Both of these are quite “coarse-grained” checks which don't really understand the finer details of what is going on. If the answer to "is this safe?” is something of the form “maybe, it depends on...”, then they can't do the right thing: they must either let it through and let the domain-specific privileged process do the check, or deny it and lose potentially useful functionality.

For instance, in an AppArmor environment, some applications have absolutely no legitimate reason to talk to udisks2, so the AppArmor policy can just block it altogether. However, once again, this is a coarse-grained check: the kernel has mechanism, not policy, and it doesn't know what the service does or why. If the application does need to be able to talk to the service at all, then finer-grained access control (obeying some, but not all, requests) has to be the service's job.

dbus-daemon does have the ability to match messages in a relatively fine-grained way, based on the object path, interface and member in the message, as well as the routing information that it uses itself (i.e. the source and destination).

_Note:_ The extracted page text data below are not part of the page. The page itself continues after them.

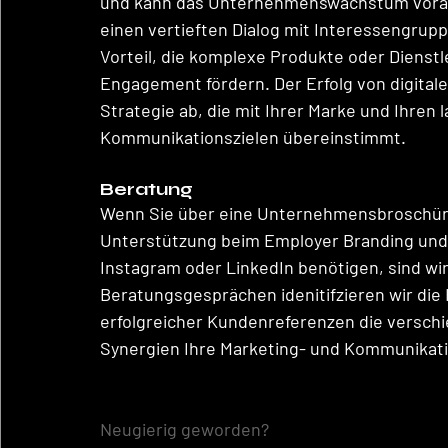
und kann das Unternehmenswachstum vorant
einen vertieften Dialog mit Interessengrup
Vorteil, die komplexe Produkte oder Dienstl
Engagement fördern. Der Erfolg von digitale
Strategie ab, die mit Ihrer Marke und Ihren 
Kommunikationszielen übereinstimmt.
Beratung
Wenn Sie über eine Unternehmensbroschür
Unterstützung beim Employer Branding und 
Instagram oder LinkedIn benötigen, sind wi
Beratungsgesprächen idenitifzieren wir di
erfolgreicher Kundenreferenzen die versch
Synergien Ihre Marketing- und Kommunika
Neugierig geworden?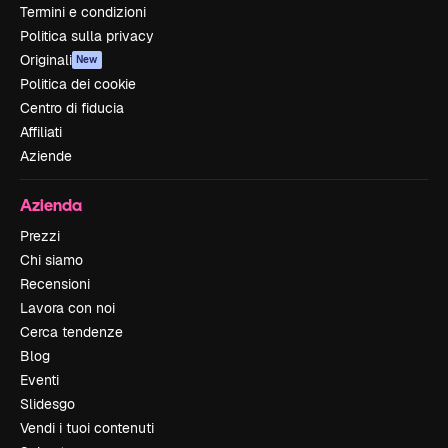
Termini e condizioni
Politica sulla privacy
Originali
New
Politica dei cookie
Centro di fiducia
Affiliati
Aziende
Azienda
Prezzi
Chi siamo
Recensioni
Lavora con noi
Cerca tendenze
Blog
Eventi
Slidesgo
Vendi i tuoi contenuti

However, it is not clear that this makes a great deal of sense conceptually: these are facts about the mechanics of the IPC, not facts about the domain-specific request (because the mechanics of the IPC are all that dbus-daemon understands). For instance, taking the udisks2 example again, dbus-daemon can't distinguish between an attempt to adjust mount options for a USB stick (probably fine) and an attempt to adjust mount options for /usr (not good).

To have a domain-specific security policy, we need a domain-specific component, for instance udisks2, to get involved. Unlike dbus-daemon, udisks2 knows that not all disks are equal, knows which categories make sense to distinguish, and can identify which categories a particular disk is in. So udisks2 can make a more informed decision.

So, a naive approach might be to write a function in udisks2 that looks something like this pseudocode:

may_i_mount_this_disk (user, disk, mount options) → boolean
{
    if (user is root || user is root-equivalent)
        return true;

    if (disk is not removable)
       return false;

    if (mount options are scary)
       return false;

    if (user is in “manipulate non-local disks” group)
        return true;

    if (user is not logged-in locally)
       return false;

    # https://en.wikipedia.org/wiki/Multiseat_configuration
    if (user is not logged-in on the same seat where the disk is
            plugged in)
       return false;

    return true;
}

Delegating the security policy to something central

The pseudocode security policy outlined above is reasonably complicated already, and doesn't necessarily cover everything that you might want to consider.

Meanwhile, not every system is the same. A general-purpose Linux distribution like Debian might run on server/mainframe systems with only remote users, personal laptops/desktops with one root-equivalent user, locked-down corporate laptops/desktops, mobile devices and so on; these systems should not necessarily all have the same security policy.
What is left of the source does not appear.